BEGIN Information shown
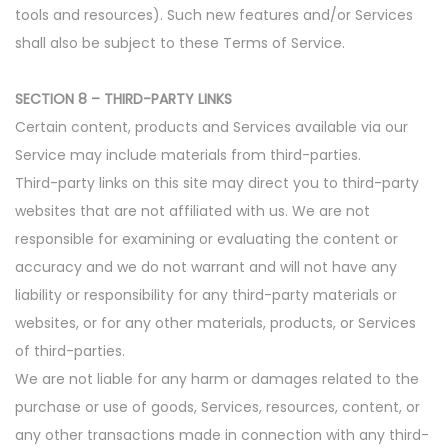
tools and resources). Such new features and/or Services
shall also be subject to these Terms of Service.
SECTION 8 – THIRD-PARTY LINKS
Certain content, products and Services available via our
Service may include materials from third-parties.
Third-party links on this site may direct you to third-party
websites that are not affiliated with us. We are not
responsible for examining or evaluating the content or
accuracy and we do not warrant and will not have any
liability or responsibility for any third-party materials or
websites, or for any other materials, products, or Services
of third-parties.
We are not liable for any harm or damages related to the
purchase or use of goods, Services, resources, content, or
any other transactions made in connection with any third-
END Information shown
*Your instructions:* An exact restatement of the lines from the one with "Service may include" through the last line of the data is the only acceptable answer.

*Exercise result:*
Service may include materials from third-parties.
Third-party links on this site may direct you to third-party
websites that are not affiliated with us. We are not
responsible for examining or evaluating the content or
accuracy and we do not warrant and will not have any
liability or responsibility for any third-party materials or
websites, or for any other materials, products, or Services
of third-parties.
We are not liable for any harm or damages related to the
purchase or use of goods, Services, resources, content, or
any other transactions made in connection with any third-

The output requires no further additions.